Las puertas del shuttle se abren y entro en el primer vagón. Para subir al Getty Center hace falta montarse en este tranvía que sube lentamente, serpenteando por las verdes colinas del barrio de Brentwood en Los Ángeles. Una vez dentro, empieza a sonar una música que acompaña a los idílicos paisajes que circundan el imperio de Jean Paul Getty, aquel empresario multimillonario que llegó a ser el hombre más rico del planeta, una figura enigmática más cercana a antihéroes playboy como Hugh Hefner o Bruce Wayne que a cualquier marchante o coleccionista de arte. La melodía resulta agradable, pero se aleja de los sonidos típicos de la música longue que inunda espacios transicionales como ascensores, aeropuertos y otros no-lugares. En realidad, me recuerda a la música que uno puede encontrar en algunos vídeos de internet como tutoriales de cocina o animales haciendo cosas supuestamente enternecedoras: algunos acordes simples de guitarra acústica, unas pocas líneas simples y pegadizas de piano, un poco de viento madera por aquí y un poco de cuerda por allá… pero sin caer en lo melodramático, porque la música del shuttle no busca suspender el tiempo sino edulcorarlo con el sabor de aquello que está por llegar. Entonces recuerdo que Brian Eno compuso en 1978 su banda sonora para aeropuertos con Ambient (1): Music for Airports, considerado por muchos como el álbum inaugural de la música ambient, pero creo que nadie ha compuesto todavía música para archivos.

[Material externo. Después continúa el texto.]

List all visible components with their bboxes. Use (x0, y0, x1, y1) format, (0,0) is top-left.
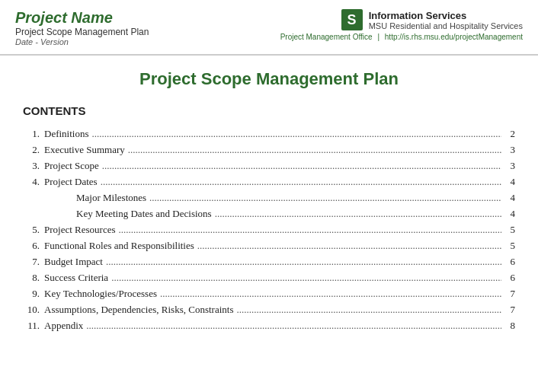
toc-number: 4. (23, 176, 44, 188)
toc-page: 2 (504, 128, 515, 140)
toc-dots: ........................................… (92, 128, 502, 140)
toc-label: Functional Roles and Responsibilities (44, 240, 194, 252)
toc-page: 5 (504, 240, 515, 252)
toc-page: 7 (504, 288, 515, 300)
header-date-version: Date - Version (15, 37, 149, 46)
toc-dots: ........................................… (160, 288, 501, 300)
project-name: Project Name (15, 9, 149, 27)
toc-page: 4 (504, 192, 515, 204)
toc-label: Assumptions, Dependencies, Risks, Constr… (44, 304, 233, 316)
toc-number: 2. (23, 144, 44, 156)
main-content: Project Scope Management Plan CONTENTS 1… (0, 56, 538, 351)
toc-item: 8.Success Criteria......................… (23, 272, 515, 284)
toc-item: Key Meeting Dates and Decisions.........… (23, 208, 515, 220)
header-right: S Information Services MSU Residential a… (280, 9, 523, 41)
toc-item: Major Milestones........................… (23, 192, 515, 204)
header-subtitle: Project Scope Management Plan (15, 27, 149, 37)
pmo-label: Project Management Office (280, 33, 373, 41)
toc-dots: ........................................… (102, 160, 501, 172)
toc-page: 4 (504, 176, 515, 188)
toc-item: 6.Functional Roles and Responsibilities.… (23, 240, 515, 252)
toc-label: Project Scope (44, 160, 99, 172)
toc-item: 9.Key Technologies/Processes............… (23, 288, 515, 300)
toc-dots: ........................................… (128, 144, 501, 156)
toc-label: Executive Summary (44, 144, 125, 156)
toc-page: 3 (504, 144, 515, 156)
toc-page: 6 (504, 256, 515, 268)
toc-page: 3 (504, 160, 515, 172)
pmo-url: http://is.rhs.msu.edu/projectManagement (385, 33, 523, 41)
toc-label: Project Dates (44, 176, 98, 188)
toc-dots: ........................................… (101, 176, 501, 188)
msu-logo: S (341, 9, 363, 30)
toc-dots: ........................................… (236, 304, 501, 316)
toc-label: Success Criteria (44, 272, 108, 284)
toc-number: 1. (23, 128, 44, 140)
toc-label: Appendix (44, 320, 83, 332)
toc-dots: ........................................… (215, 208, 501, 220)
toc-page: 4 (504, 208, 515, 220)
toc-label: Key Meeting Dates and Decisions (76, 208, 212, 220)
toc-page: 8 (504, 320, 515, 332)
toc-number: 9. (23, 288, 44, 300)
toc-dots: ........................................… (106, 256, 501, 268)
toc-item: 5.Project Resources.....................… (23, 224, 515, 236)
toc-item: 2.Executive Summary.....................… (23, 144, 515, 156)
toc-item: 3.Project Scope.........................… (23, 160, 515, 172)
header-left: Project Name Project Scope Management Pl… (15, 9, 149, 46)
toc-number: 7. (23, 256, 44, 268)
header-logo-row: S Information Services MSU Residential a… (341, 9, 523, 30)
toc-page: 7 (504, 304, 515, 316)
page-title: Project Scope Management Plan (23, 69, 515, 89)
toc-page: 6 (504, 272, 515, 284)
toc-dots: ........................................… (149, 192, 501, 204)
toc-dots: ........................................… (111, 272, 501, 284)
toc-number: 11. (23, 320, 44, 332)
contents-heading: CONTENTS (23, 104, 515, 117)
toc-dots: ........................................… (119, 224, 501, 236)
org-name: Information Services (369, 10, 523, 21)
toc-label: Definitions (44, 128, 89, 140)
toc-item: 1.Definitions...........................… (23, 128, 515, 140)
toc-number: 10. (23, 304, 44, 316)
toc-number: 6. (23, 240, 44, 252)
header-org: Information Services MSU Residential and… (369, 10, 523, 30)
toc-label: Project Resources (44, 224, 116, 236)
toc-label: Key Technologies/Processes (44, 288, 157, 300)
pmo-divider: | (377, 33, 379, 41)
header: Project Name Project Scope Management Pl… (0, 0, 538, 56)
toc-item: 7.Budget Impact.........................… (23, 256, 515, 268)
toc-label: Major Milestones (76, 192, 146, 204)
toc-item: 10.Assumptions, Dependencies, Risks, Con… (23, 304, 515, 316)
toc-item: 11.Appendix.............................… (23, 320, 515, 332)
toc-label: Budget Impact (44, 256, 103, 268)
toc-page: 5 (504, 224, 515, 236)
table-of-contents: 1.Definitions...........................… (23, 128, 515, 332)
toc-dots: ........................................… (86, 320, 501, 332)
toc-number: 3. (23, 160, 44, 172)
toc-item: 4.Project Dates.........................… (23, 176, 515, 188)
pmo-info: Project Management Office | http://is.rh… (280, 33, 523, 41)
toc-dots: ........................................… (197, 240, 501, 252)
toc-number: 5. (23, 224, 44, 236)
toc-number: 8. (23, 272, 44, 284)
org-sub: MSU Residential and Hospitality Services (369, 21, 523, 30)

El vagón se detiene y la música termina. El emplazamiento arquitectónico del Getty Center parece una fortaleza amurallada con vistas a (casi) toda la ciudad de Los Ángeles, franqueada por los barrios de Bel-Air y Crestwood Hills. Se trata de lujosos vecindarios que son el epítome de preservar las fantasías utópicas de la modernidad y la domesticación de la naturaleza que siempre acompaña a estos barrios residenciales donde viven las estrellas. Gracias a su disposición estratégica, las casas modernas de estas colinas tienen unas vistas impresionantes al complejo arquitectónico del Getty mientras que, al mismo tiempo, el Getty tiene vistas a esta extensión vegetal salpicada de herméticos hogares a la David Hockney. Todo el recinto se encuentra bordeado por jardines obsesivamente cuidados que son obra del paisajista y personalidad televisiva Robert Irwin, mientras que los edificios son obra del prestigioso arquitecto Richard Meier. Como suele suceder con este tipo de figuras, la arquitectura del Getty (originalmente inaugurado en 1997) es una variación perversa de proyectos anteriores de Meier como el High Museum of Art de Atlanta (inaugurado en 1983) o el Museo de Arte Contemporáneo de Barcelona (inaugurado en 1995).

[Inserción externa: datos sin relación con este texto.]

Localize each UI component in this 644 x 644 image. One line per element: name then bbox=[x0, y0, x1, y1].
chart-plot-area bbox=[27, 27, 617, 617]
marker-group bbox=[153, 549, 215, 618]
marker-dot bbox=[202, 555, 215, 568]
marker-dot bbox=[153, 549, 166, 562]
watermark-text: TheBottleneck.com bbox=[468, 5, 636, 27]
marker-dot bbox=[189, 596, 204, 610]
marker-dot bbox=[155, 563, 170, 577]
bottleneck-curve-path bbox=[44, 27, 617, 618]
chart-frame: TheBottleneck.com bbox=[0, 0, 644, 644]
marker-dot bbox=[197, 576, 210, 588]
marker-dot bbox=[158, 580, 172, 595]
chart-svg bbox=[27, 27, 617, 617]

En cuanto pongo un pie fuera del vagón, me encuentro rodeado de revestimientos de vidrio, aluminio y mármol travertino extraído nada más y nada menos que del Bagni di Tivoli en Italia. Se trata del mismo mármol con el que se construyó el Coliseo romano, la Fontana di Trevi y la columnata de la Basílica de San Pedro; materiales que buscan lanzar a Jean Paul Getty y su imperio hacia la eternidad, hacia la grandeza de la intemporalidad. Aun así, no puedo evitar pensar en una pureza insidiosa. El envoltorio impoluto se me antoja como una retícula de baldosas, la misma que aparece en muchas de las obras de la artista brasileña Adriana Varejão —si bien en el caso del Getty todavía no ha sido mancillada por el color ni el olor de las vísceras, la carne, la sangre—. La grandeza arquitectónica del travertino se ve eclipsada por la saturación higiénica y absoluta del cuarto de baño.

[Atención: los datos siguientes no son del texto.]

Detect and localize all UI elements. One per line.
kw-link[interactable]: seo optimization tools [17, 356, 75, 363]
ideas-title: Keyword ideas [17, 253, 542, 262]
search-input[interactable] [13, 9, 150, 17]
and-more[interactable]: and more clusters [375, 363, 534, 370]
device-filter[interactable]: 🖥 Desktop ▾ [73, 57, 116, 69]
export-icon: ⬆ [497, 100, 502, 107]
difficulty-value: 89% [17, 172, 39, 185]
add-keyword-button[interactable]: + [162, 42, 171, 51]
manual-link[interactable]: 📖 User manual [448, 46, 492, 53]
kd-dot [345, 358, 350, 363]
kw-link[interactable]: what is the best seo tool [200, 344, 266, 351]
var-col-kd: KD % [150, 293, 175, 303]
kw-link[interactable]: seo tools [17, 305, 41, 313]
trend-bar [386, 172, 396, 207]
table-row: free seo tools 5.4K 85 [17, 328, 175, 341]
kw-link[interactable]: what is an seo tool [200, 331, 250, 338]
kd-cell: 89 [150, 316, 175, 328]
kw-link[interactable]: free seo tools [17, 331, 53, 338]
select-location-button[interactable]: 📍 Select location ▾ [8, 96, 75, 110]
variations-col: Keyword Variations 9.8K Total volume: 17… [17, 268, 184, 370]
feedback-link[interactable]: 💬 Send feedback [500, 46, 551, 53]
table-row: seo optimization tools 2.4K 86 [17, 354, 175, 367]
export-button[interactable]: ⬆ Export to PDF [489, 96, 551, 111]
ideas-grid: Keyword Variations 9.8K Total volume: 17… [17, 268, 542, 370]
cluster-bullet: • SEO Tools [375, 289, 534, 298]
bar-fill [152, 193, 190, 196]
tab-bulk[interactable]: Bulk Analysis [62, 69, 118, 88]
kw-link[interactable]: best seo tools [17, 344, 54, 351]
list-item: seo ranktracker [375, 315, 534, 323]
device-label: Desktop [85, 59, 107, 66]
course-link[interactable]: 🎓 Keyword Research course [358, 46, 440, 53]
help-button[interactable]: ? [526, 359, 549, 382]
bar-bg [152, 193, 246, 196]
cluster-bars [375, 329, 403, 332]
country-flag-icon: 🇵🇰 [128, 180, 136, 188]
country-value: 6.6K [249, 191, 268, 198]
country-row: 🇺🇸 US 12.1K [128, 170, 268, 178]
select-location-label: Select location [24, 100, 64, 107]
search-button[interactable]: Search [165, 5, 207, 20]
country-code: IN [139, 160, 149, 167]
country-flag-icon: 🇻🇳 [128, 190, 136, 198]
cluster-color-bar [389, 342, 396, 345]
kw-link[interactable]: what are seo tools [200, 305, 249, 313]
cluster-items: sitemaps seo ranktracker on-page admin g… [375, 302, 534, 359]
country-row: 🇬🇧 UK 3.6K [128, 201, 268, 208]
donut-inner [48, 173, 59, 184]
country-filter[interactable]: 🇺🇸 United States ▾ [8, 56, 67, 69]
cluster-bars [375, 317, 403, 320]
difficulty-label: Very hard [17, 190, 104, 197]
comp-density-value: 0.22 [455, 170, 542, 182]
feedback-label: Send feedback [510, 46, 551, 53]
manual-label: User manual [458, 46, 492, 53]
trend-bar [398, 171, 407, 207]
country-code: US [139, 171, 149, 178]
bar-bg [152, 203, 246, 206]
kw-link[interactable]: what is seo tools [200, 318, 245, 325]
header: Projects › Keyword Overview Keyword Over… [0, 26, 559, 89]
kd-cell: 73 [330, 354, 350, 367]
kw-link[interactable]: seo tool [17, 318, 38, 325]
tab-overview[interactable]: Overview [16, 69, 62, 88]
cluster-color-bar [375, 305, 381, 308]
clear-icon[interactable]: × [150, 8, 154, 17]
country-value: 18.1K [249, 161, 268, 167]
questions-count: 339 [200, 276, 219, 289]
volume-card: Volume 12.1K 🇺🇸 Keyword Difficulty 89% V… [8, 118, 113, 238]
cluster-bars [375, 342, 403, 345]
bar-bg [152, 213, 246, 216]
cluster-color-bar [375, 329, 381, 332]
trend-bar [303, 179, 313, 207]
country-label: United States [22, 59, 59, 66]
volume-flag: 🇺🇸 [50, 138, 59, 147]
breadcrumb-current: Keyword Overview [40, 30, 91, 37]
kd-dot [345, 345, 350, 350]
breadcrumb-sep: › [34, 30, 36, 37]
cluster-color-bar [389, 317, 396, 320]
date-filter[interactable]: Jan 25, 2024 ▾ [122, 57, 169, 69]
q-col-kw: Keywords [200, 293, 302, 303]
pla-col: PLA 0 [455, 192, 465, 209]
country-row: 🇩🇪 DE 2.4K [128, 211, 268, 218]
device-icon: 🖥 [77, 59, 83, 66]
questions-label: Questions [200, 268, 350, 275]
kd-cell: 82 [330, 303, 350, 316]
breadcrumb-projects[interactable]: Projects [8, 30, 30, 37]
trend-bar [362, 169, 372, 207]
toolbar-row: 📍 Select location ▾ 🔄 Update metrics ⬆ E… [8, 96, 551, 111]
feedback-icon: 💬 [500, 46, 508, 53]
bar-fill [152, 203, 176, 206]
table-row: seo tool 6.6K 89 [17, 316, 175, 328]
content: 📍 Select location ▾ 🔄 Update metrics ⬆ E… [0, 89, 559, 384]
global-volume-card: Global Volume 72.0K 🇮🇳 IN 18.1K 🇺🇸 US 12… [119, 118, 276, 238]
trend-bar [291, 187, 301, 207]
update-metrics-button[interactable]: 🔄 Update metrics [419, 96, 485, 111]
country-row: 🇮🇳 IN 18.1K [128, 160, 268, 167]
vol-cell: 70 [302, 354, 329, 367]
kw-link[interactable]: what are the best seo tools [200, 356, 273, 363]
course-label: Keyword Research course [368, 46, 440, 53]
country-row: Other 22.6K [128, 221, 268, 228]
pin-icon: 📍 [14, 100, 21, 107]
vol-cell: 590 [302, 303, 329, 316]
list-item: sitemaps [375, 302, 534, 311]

Me dirijo entonces al Getty Research Institute. Aunque no puede apreciarse a primera vista, su forma circular (vista desde un dron, un helicóptero o el Google Maps) desvela que el edificio es en realidad un objetivo de cámara, un ojo tecnológico que puede tomarse como la metonimia por antonomasia para representar esa cárcel de imágenes que es el archivo. Me encuentro en el GRI con motivo de mi primera estancia internacional de investigación, casi en el meridiano de mi contrato predoctoral en el Departamento de Historia del Arte de la Universidad Complutense de Madrid. Cuando entro por primera vez en el centro de investigación, unos encargados de seguridad me detienen para corroborar que todos estos datos son correctos. Acto seguido, me conducen a la sala de Colecciones Especiales, en donde hace falta reservar una plaza con dos meses de antelación. Se trata de un espacio en donde los materiales a consultar se colocan sobre formas acolchadas, donde la documentación está literalmente más cómoda que tú, donde las paredes acristaladas te convierten a ti mismo en un espécimen digno de estudio, en otro tipo de documentación corporal para ser examinada por otros. En la sala de Colecciones Especiales, uno investiga para convertirse simultáneamente en objeto de estudio.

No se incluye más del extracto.